Сухой горячий хлебный воздух, смешанный с дымом, ударил его на пороге. Он полным ртом с наслаждением хлебнул этого жара, сласти и горечи и, задыхаясь, согнулся, пополз на четвереньках по земляному прохладному полу к печи. Там, у освещенного густым багровым пламенем устья, сидели на полу Марья Бубенец и мать. Обвязанная старой шалюшкой, в складках и дырах которой застряли соломинки и колосья, сгорбившись, как старуха, мать держала на коленях Ванятку, тупо уставясь на огонь. У Шурки не хватило сил ползти дальше. Марья Бубенец, простоволосая, в расстегнутой, с заплатами, душегрейке, морща кирпичное от жара круглое лицо, ворочала клюкой дрова в печи.

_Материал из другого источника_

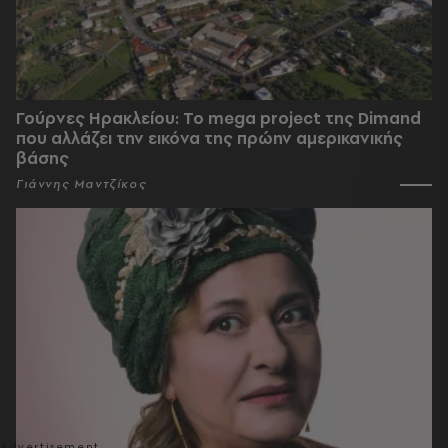
Γούρνες Ηρακλείου: To mega project της Dimand
που αλλάζει την εικόνα της πρώην αμερικανικής
βάσης
Γιάννης Μαντζίκος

— А — а, явился, молодец… к шапочному разбору, — проворчала она, заметив Шурку, и так ударила клюкой по горящим поленьям, что угли вылетели из печи, заскакали по полу.

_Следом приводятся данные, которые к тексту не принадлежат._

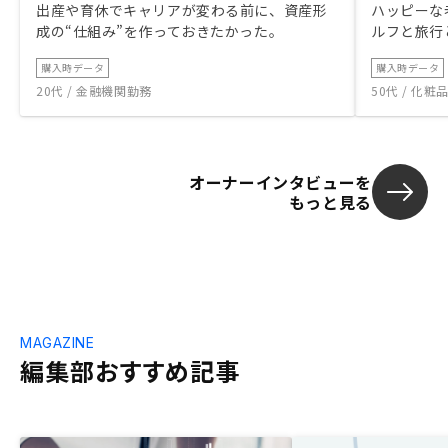
出産や育休でキャリアが変わる前に、資産形
ハッピーな
成の“仕組み”を作っておきたかった。
ルフと旅行
購入時データ
購入時データ
20代 / 金融機関勤務
50代 / 化
オーナーインタビューを
もっと見る
MAGAZINE
編集部おすすめ記事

Мать взглянула на Шурку и ничего не сказала.
Он робко подобрал щепочкой угли, покидал в печь. Отыскал голик и, ползая на коленках, подмел пол, хотя в этом не было никакой надобности. Заметив, что дрова на исходе, сбегал на овинник, притащил большую охапку. И, делая все это, он поглядывал на мать. Ее молчание и радовало и тревожило.
Ванятка сполз с материных колен. Белоголовый, в шапке пушистых волос, как одуванчик, пошатываясь и везя на ногах — палочках мамкины старые валенки, он подошел к Шурке.
— А я калтоску печеную ел… много! — похвастался он, счастливо улыбаясь и протирая кулачком слипающиеся глаза. В кулачке была зажата, как пряник, раздавленная картошина.
Ванятка выпятил под рубашкой живот и похлопал его.
— Эва гола какая. Смотли… камень, — картавил он, позевывая. — Хочес калтосинку, блатик? На!
Шурка погладил Ванятку по голове, заодно утер ему нос и велел управляться самому.
Ванятка разжал кулачок, сыто посмотрел на картошину, вздохнул. Потом, зажмурясь, все‑таки отправил ее в рот. Прислонясь к Шуркиному плечу головой — одуванчиком, он засыпал стоя.
Шурка отвел Ванятку к матери. Осмелев, отобрал у Марьи клюку.
Из открытой двери и незаткнутого оконца тянуло снизу свежестью, можно было, наклонясь, дышать и двигаться. Рига топилась по — черному. Стены обросли копотью, как шерстью. Из горловины и отдушин печи валил дым, облаком плыл к двери и окошку. Когда дымная полоса разрывалась, над головой проступали черные колосники — жерди, настланные редко. В широкие щели виднелась солома. На колосниках, плотно, сноп к снопу, комлями вниз, сушилась рожь.
Хотя дрова еще не прогорели, Шурка скоро притворил дверь, заткнул наполовину окошко соломой.